**Problem description**
The response should contain only those lines of the entries below that include the string "NetApp".

**Task material**
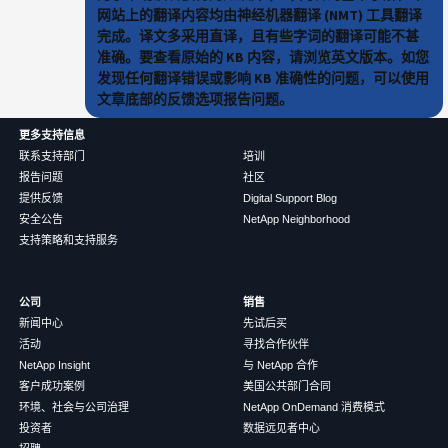
网站上的翻译内容均由神经机器翻译 (NMT) 工具翻译
完成。译文多采用直译，且有些字词的翻译可能不甚
准确。要查看原始的 KB 内容，请浏览英文版本。如您
发现任何翻译错误或影响 KB 准确性的问题，可以使用
文章底部的反馈选项报告问题。
更多支持信息
联系支持部门
培训
报告问题
社区
提供反馈
Digital Support Blog
安全公告
NetApp Neighborhood
支持策略和支持服务
公司
销售
新闻中心
先试后买
活动
寻找合作伙伴
NetApp Insight
与 NetApp 合作
客户成功案例
美国公共部门合同
环境、社会与公司治理
NetApp OnDemand 消费模式
投资者
数据远见者中心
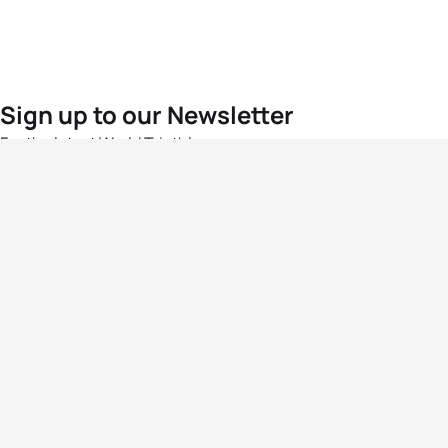
Sign up to our Newsletter
For the latest World Triathlon news
Success msg
Events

**Solution to this exercise**
NetApp Neighborhood
NetApp Insight
与 NetApp 合作
NetApp OnDemand 消费模式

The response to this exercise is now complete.